Could you repeat, word for word, the line with "osnovne namirnice" and every line after it in the records below, leaving out any pictures?

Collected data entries
──────
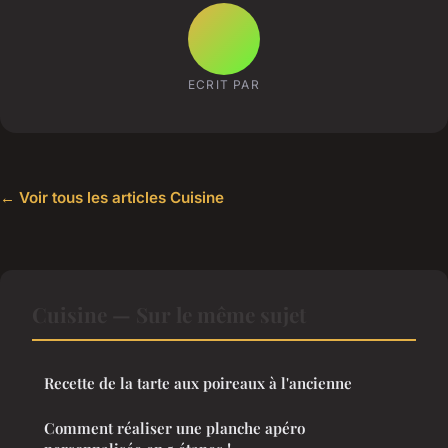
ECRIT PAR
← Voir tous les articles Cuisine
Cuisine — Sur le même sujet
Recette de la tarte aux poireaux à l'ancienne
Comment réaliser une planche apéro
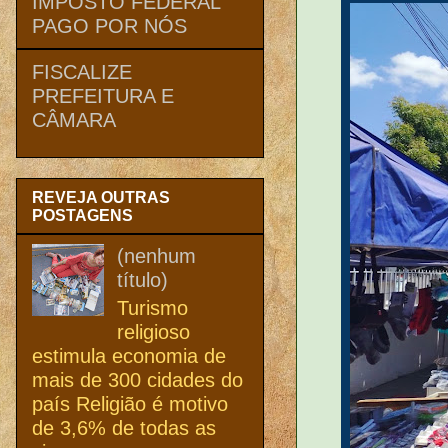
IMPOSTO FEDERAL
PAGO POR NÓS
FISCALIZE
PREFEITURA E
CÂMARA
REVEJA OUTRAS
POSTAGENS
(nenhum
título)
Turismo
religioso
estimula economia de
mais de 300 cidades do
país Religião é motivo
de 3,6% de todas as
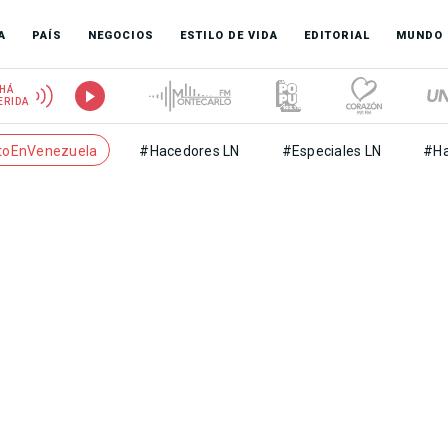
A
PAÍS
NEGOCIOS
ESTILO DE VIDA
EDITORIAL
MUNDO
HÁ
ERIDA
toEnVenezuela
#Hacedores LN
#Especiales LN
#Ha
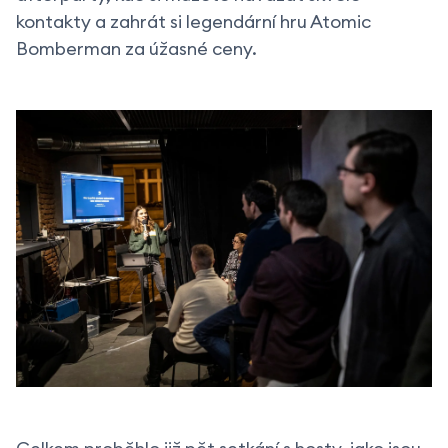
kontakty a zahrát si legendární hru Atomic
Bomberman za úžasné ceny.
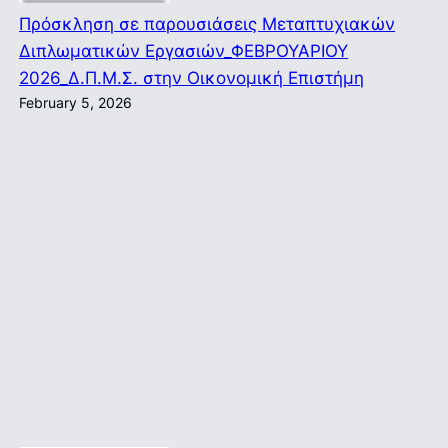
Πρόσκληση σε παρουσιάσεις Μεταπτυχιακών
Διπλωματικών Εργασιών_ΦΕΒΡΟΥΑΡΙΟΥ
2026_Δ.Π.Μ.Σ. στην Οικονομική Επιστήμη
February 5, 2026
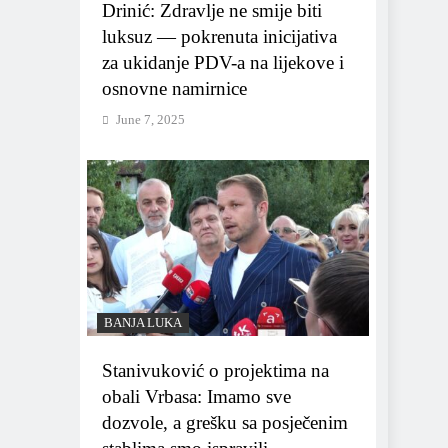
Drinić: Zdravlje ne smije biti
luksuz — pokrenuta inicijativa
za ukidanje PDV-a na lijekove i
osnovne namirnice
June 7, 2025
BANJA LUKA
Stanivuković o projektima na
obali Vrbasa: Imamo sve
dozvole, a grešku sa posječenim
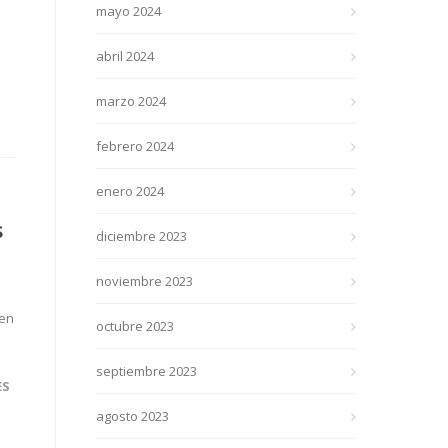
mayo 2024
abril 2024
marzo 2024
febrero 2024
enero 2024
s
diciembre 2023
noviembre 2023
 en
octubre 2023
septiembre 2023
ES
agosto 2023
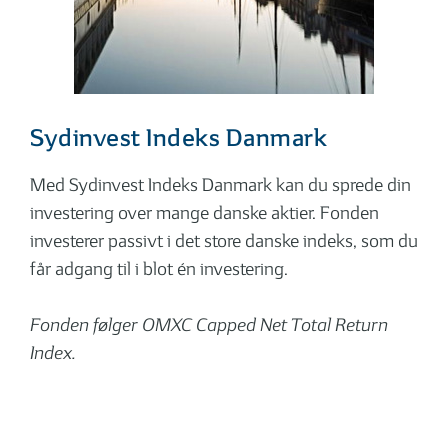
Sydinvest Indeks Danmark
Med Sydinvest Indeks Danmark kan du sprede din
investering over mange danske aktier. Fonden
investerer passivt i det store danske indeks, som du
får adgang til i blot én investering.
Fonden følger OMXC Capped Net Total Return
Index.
──────
● **Response to the task**:
osnovne namirnice
June 7, 2025
BANJA LUKA
Stanivuković o projektima na
obali Vrbasa: Imamo sve
dozvole, a grešku sa posječenim
mayo 2024
abril 2024
marzo 2024
febrero 2024
enero 2024
s
diciembre 2023
noviembre 2023
 en
octubre 2023
septiembre 2023
ES
agosto 2023
Sydinvest Indeks Danmark
Med Sydinvest Indeks Danmark kan du sprede din
investering over mange danske aktier. Fonden
investerer passivt i det store danske indeks, som du
får adgang til i blot én investering.
Fonden følger OMXC Capped Net Total Return
Index.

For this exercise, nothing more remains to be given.